Mike White’s mini-series The White Lotus recently concluded its second season on HBO.
The first season, set in Hawaii, was a sharply drawn, satirical picture of the conflicts that erupt when a group of wealthy guests arrive at a luxury resort and set into motion a tragicomic series of events. The second season, set in Italy, ends on a much weaker note, but also takes on elements of social status and privilege.
White is a perceptive observer of American social relations, and he treats his characters with a degree of depth and complexity. He previously directed Beatriz at Dinner (2017), in which a Mexican American immigrant massage therapist unwittingly ends up at her affluent client’s dinner party (where things go wrong), and Brad’s Status (2017), a comedy about an upper middle class man’s career crisis as he compares his life to that of his even more successful friend. White’s Enlightened (2011-12), another HBO series, canceled after two seasons, also has intelligent moments as it examines the frustrations and self-delusions of certain white-collar professionals in their corporate environments.
The first season of The White Lotus offered a refreshing and amusing social critique. It effectively portrayed the clash between the psychologically miserable, monied visitors and the hotel staff, as the lovely resort turns into a living hell for the workers. The show received a number of Emmy nominations and also won an award for outstanding limited series.
Season 1: “It’s all about the money”
The first season opens at a Hawaiian airport as a departing Shane Patton (Jake Lacy) looks out the window to see a corpse being loaded onto his plane. We learn from a visibly perturbed and irritated Shane that this was a honeymoon vacation but that his wife is not with him.

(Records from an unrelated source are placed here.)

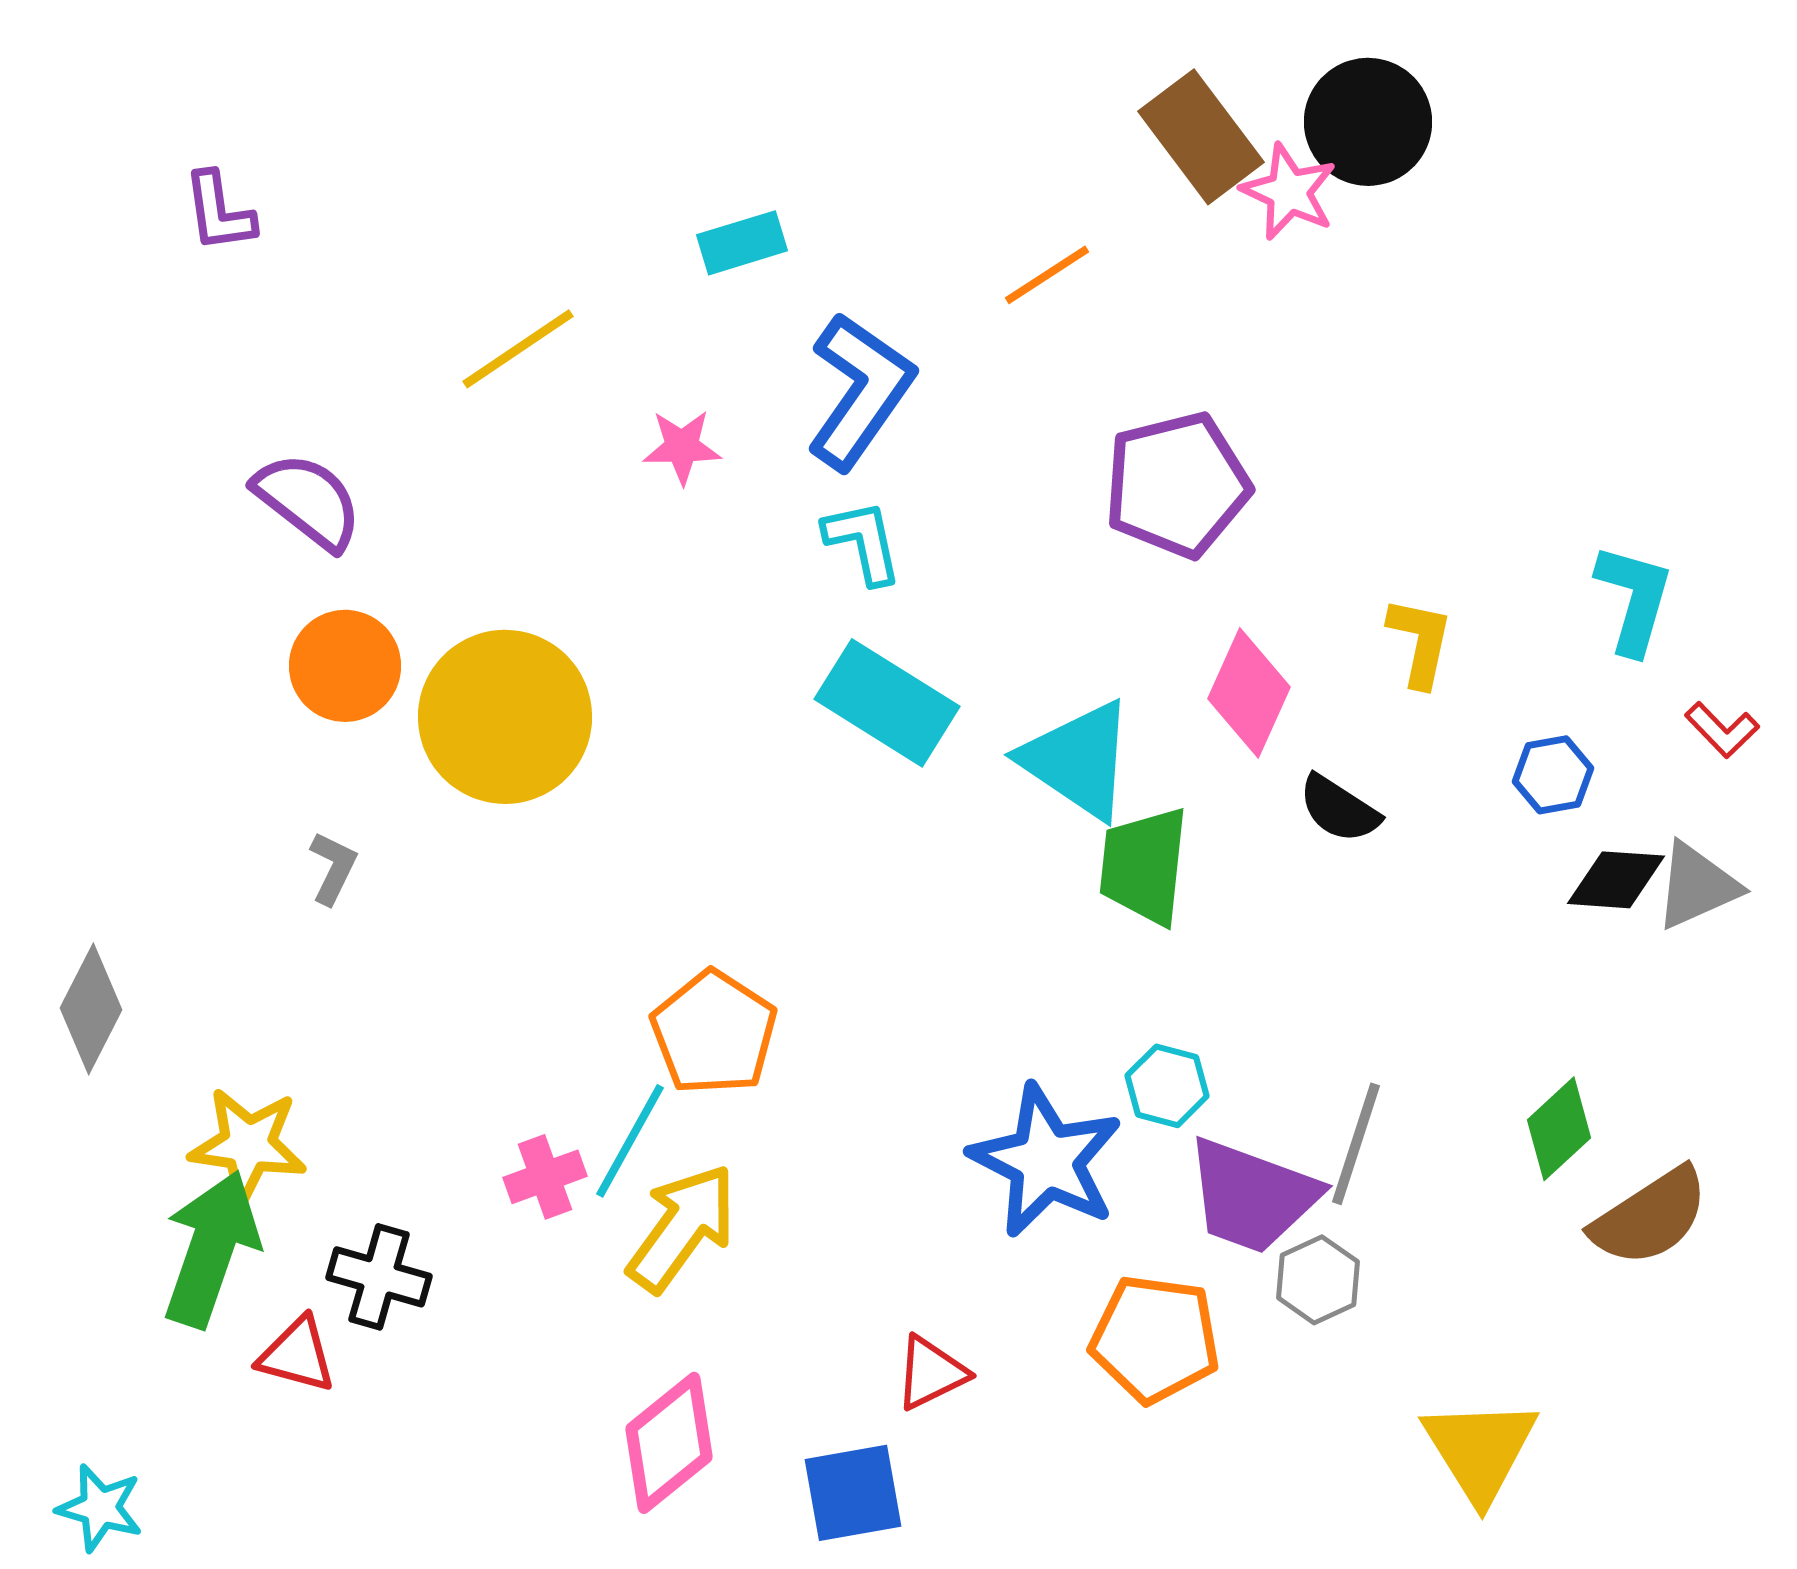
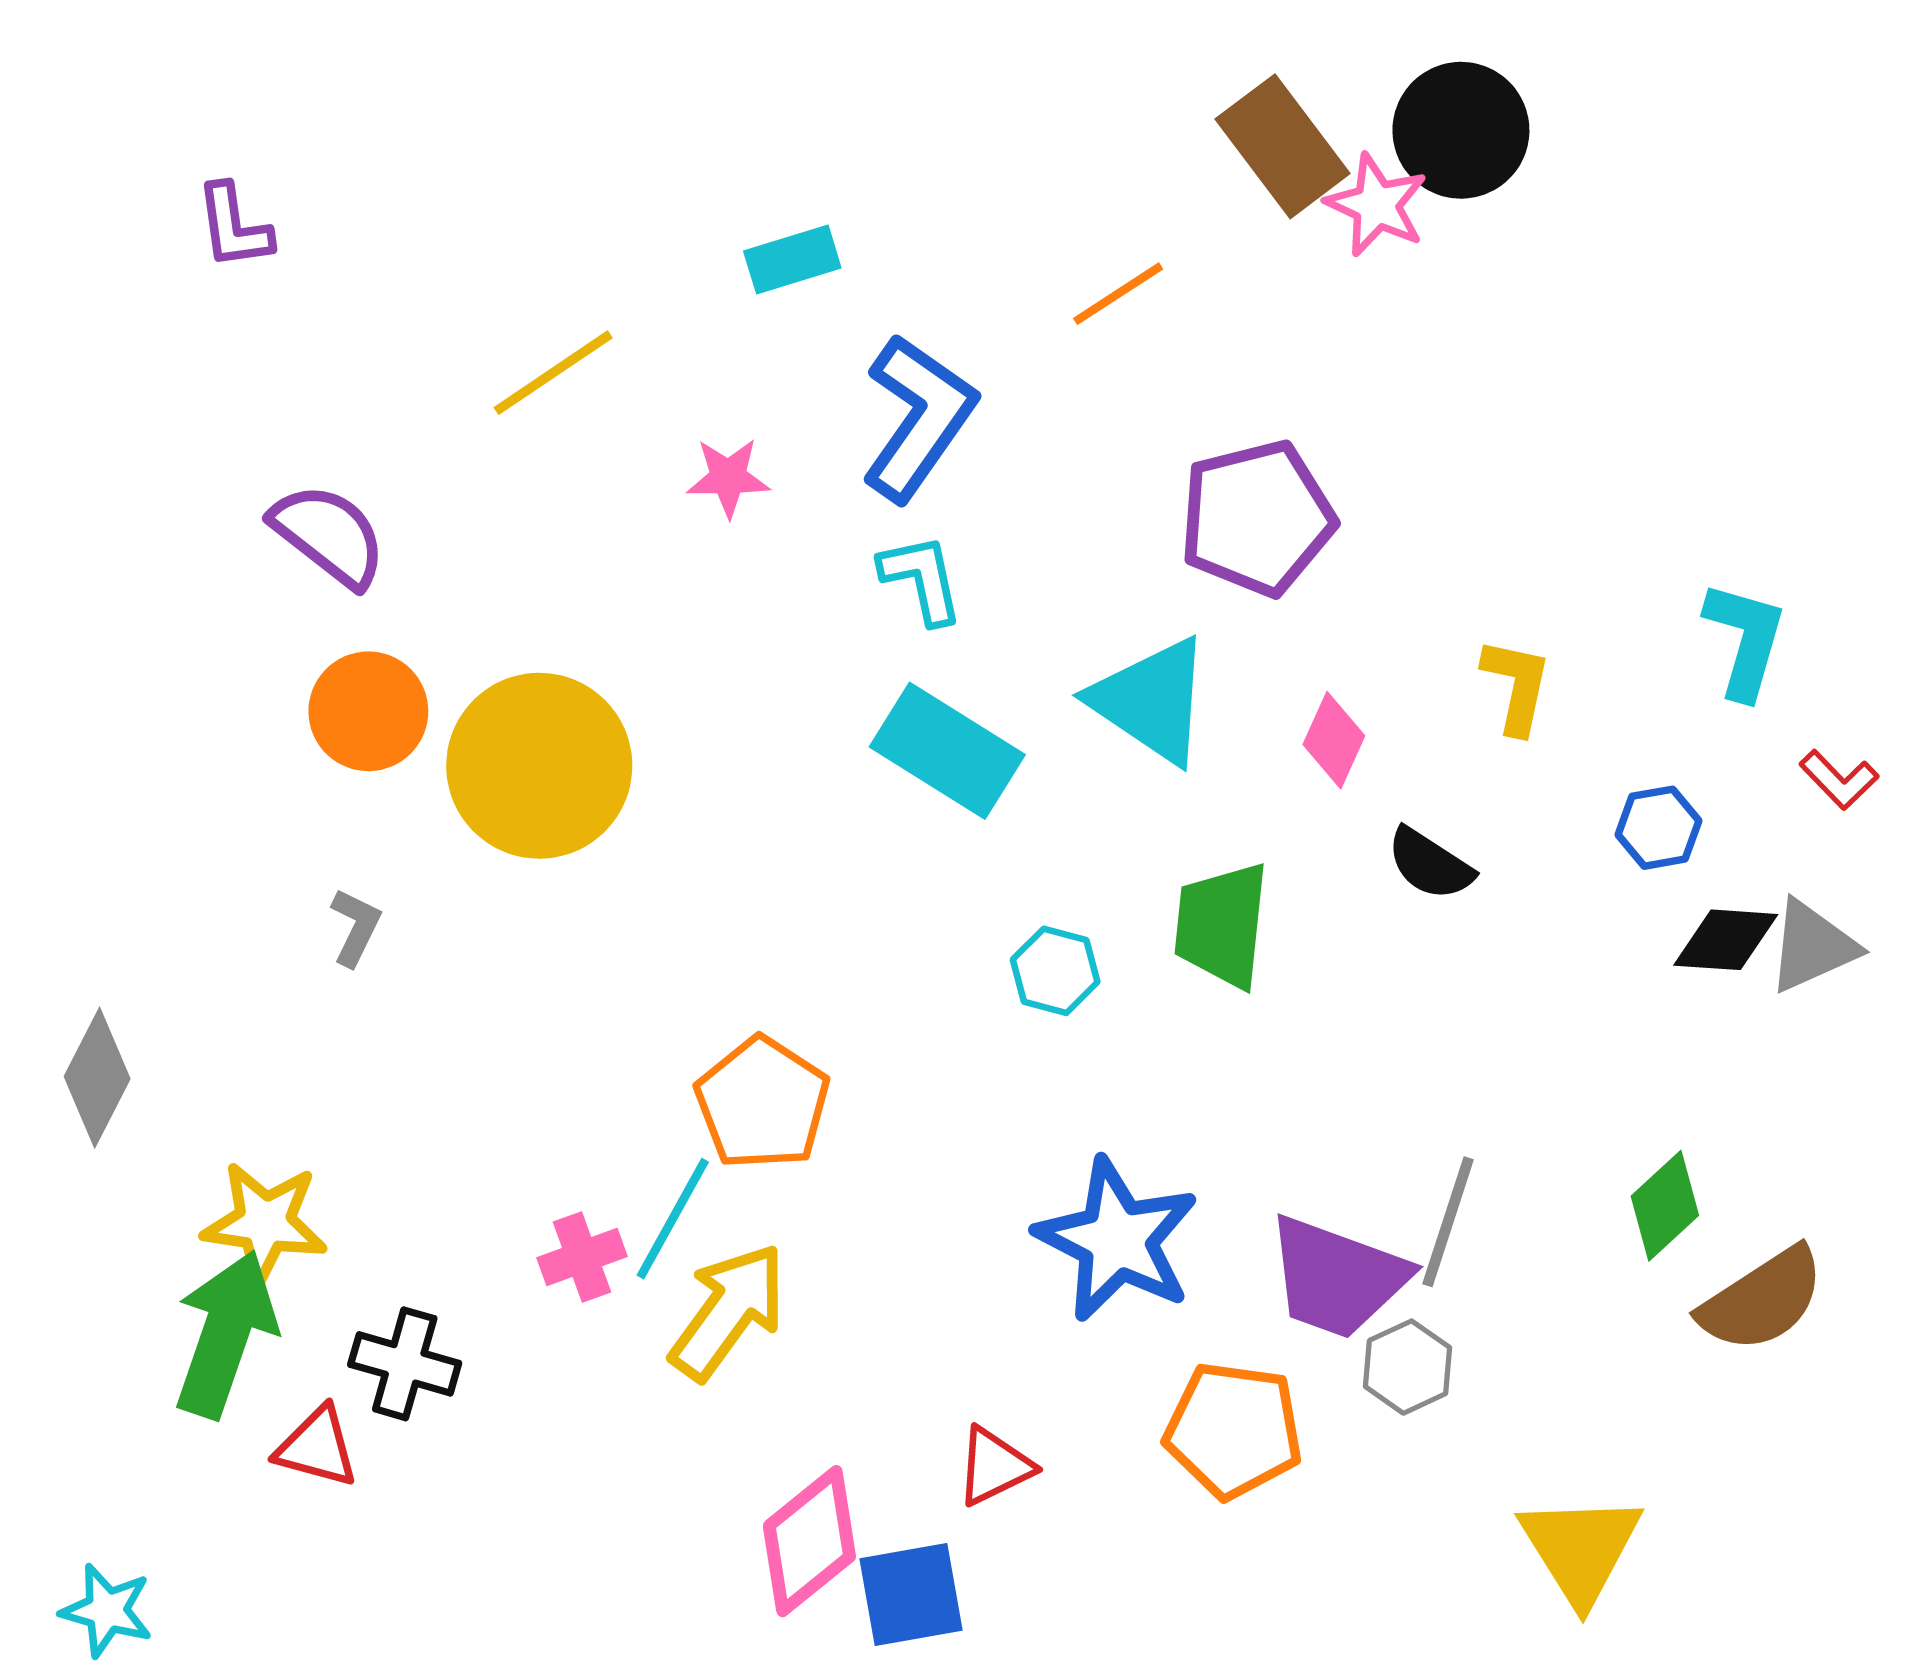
pink diamond: (1249, 693) -> (1334, 740), size x0.7
cyan triangle: (1078, 760) -> (1151, 701), moved
cyan hexagon: (1167, 1086) -> (1055, 971), moved
pink diamond: (669, 1443) -> (809, 1541), moved

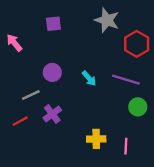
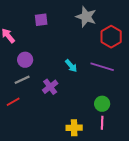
purple circle: (52, 72) -> (25, 60), moved
green circle: (138, 107) -> (102, 104), moved
purple cross: (52, 114) -> (50, 87), moved
yellow cross: (96, 139) -> (74, 128), moved

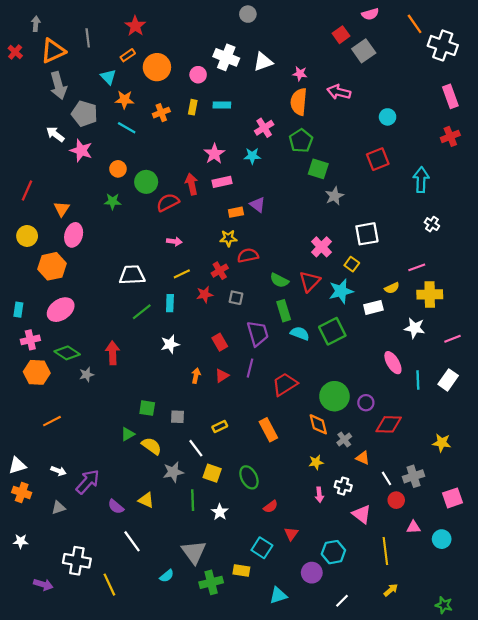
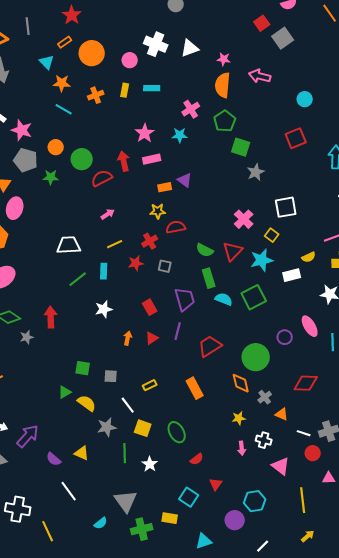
gray pentagon: (84, 114) -> (26, 160), moved
pink arrow: (174, 241) -> (108, 214), turned -40
purple circle: (366, 403) -> (285, 337), moved
white line: (386, 478) -> (304, 433), turned -40

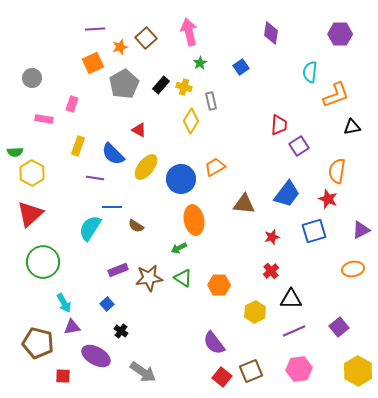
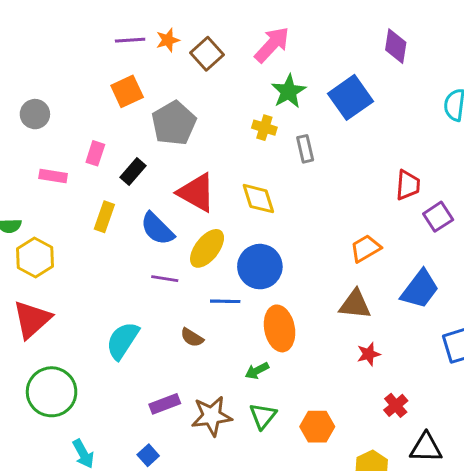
pink arrow: (189, 32) -> (272, 45), turned 56
orange star: (120, 47) -> (168, 40), moved
green star: (200, 63) -> (289, 91), size x1.6
blue square: (241, 67) -> (350, 97), size x1.8
black rectangle: (161, 85) -> (133, 171), moved
yellow diamond: (191, 121) -> (258, 199), moved, turned -50
red triangle: (139, 130) -> (196, 193), size x1.8
orange trapezoid: (215, 167) -> (366, 248), moved
purple line: (95, 178) -> (165, 279), moved
blue line: (112, 207) -> (225, 301), moved
red star: (272, 237) -> (369, 354), moved
green triangle: (183, 278) -> (263, 416), turned 36

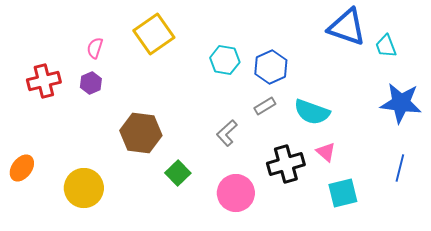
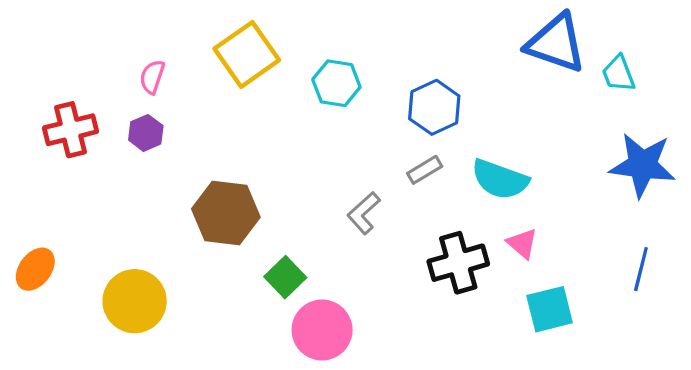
cyan hexagon: (225, 60) -> (336, 83), moved
pink circle: (236, 193) -> (322, 330), moved

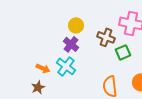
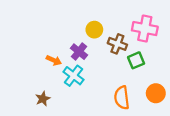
yellow circle: (76, 25) -> (94, 30), moved
orange arrow: (43, 68) -> (54, 60), moved

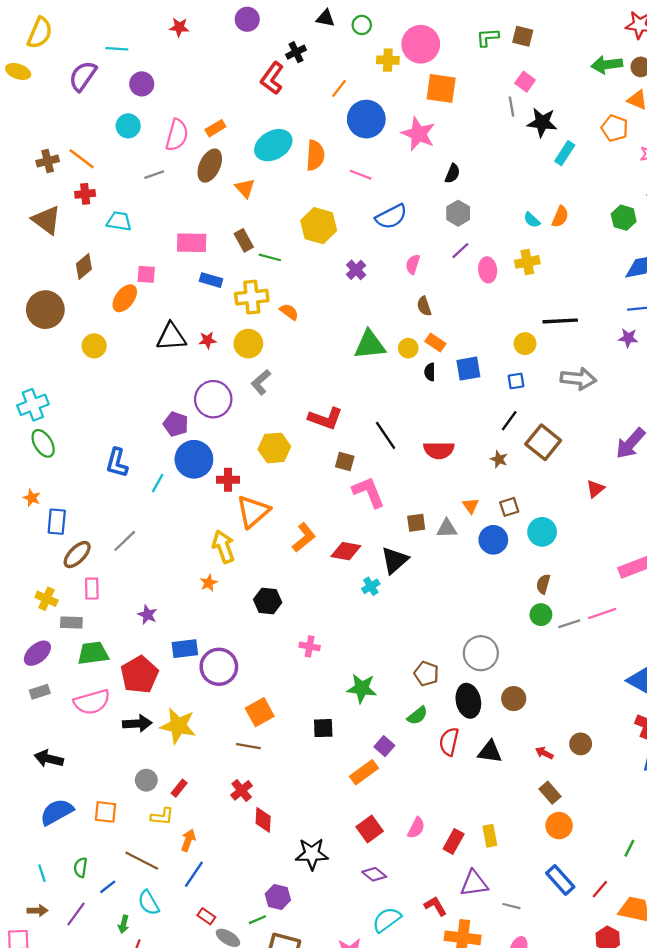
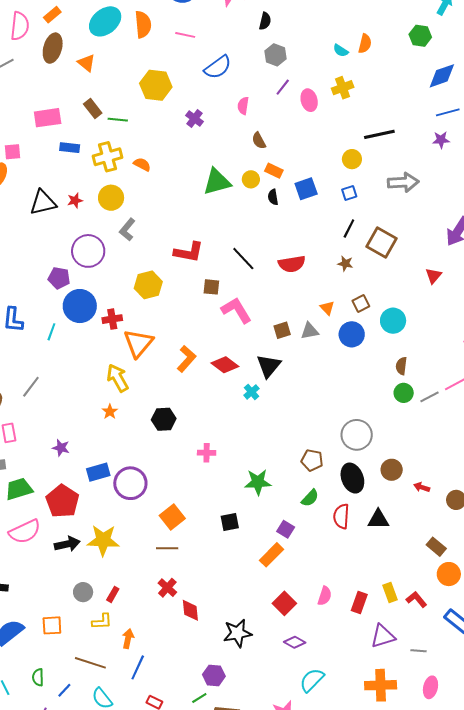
red diamond: (346, 551) -> (225, 365), turned 36
red arrow: (544, 753) -> (422, 487), moved
red L-shape: (435, 906) -> (416, 599), moved

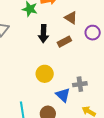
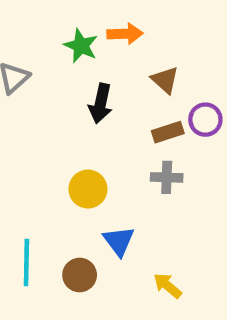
brown rectangle: (64, 42) -> (168, 132), moved
gray cross: (80, 84) -> (167, 177), moved

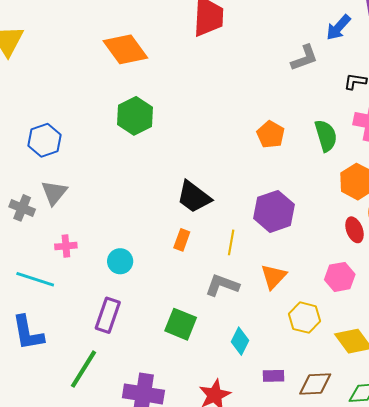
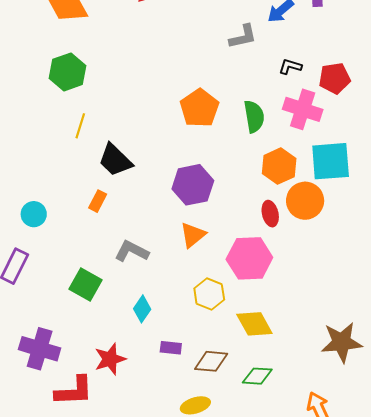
orange pentagon: (271, 134) -> (200, 108), size x1.4
yellow line: (231, 242) -> (80, 126), moved
orange triangle: (274, 277) -> (193, 235), moved
pink hexagon: (340, 277) -> (249, 258), size x1.5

In a flashback, we see a boatload of insufferable, rich American guests—including newlyweds Shane and Rachel (Alexandra Daddario)—arrive at the lavish resort, the White Lotus. The mood is lighter, with Louis Armstrong’s “On Coconut Island” playing in the background.
Also on the boat are the affluent Mossbachers—the emasculated Mark (Steve Zahn), his careerist wife Nicole (Connie Britton), their sharp-tongued college sophomore daughter Olivia (Sydney Sweeney) and their alienated teenage son Quinn (Fred Hechinger). We learn later Nicole is the CEO of a Google-like search engine company, but that she only got the position by utilizing the reactionary atmosphere of the #MeToo campaign to her advantage.
Olivia is with the equally insufferable, but less privileged Paula (Brittany O’Grady), who has been brought along to entertain and accompany her wealthier friend. The last passenger on the boat is Tanya McQuoid (Jennifer Coolidge), a lonely alcoholic and an emotionally troubled heiress who ends up later starting a fling with hotel guest Greg (Jon Gries).
On shore are the hotel workers, along with manager Armond (Murray Bartlett), who urge the staff “to disappear behind our masks” as a form of “tropical kabuki” where the goal is to ensure the wealthy guests get everything they want. Conflicts ensue—among the guests and between the guests and the staff.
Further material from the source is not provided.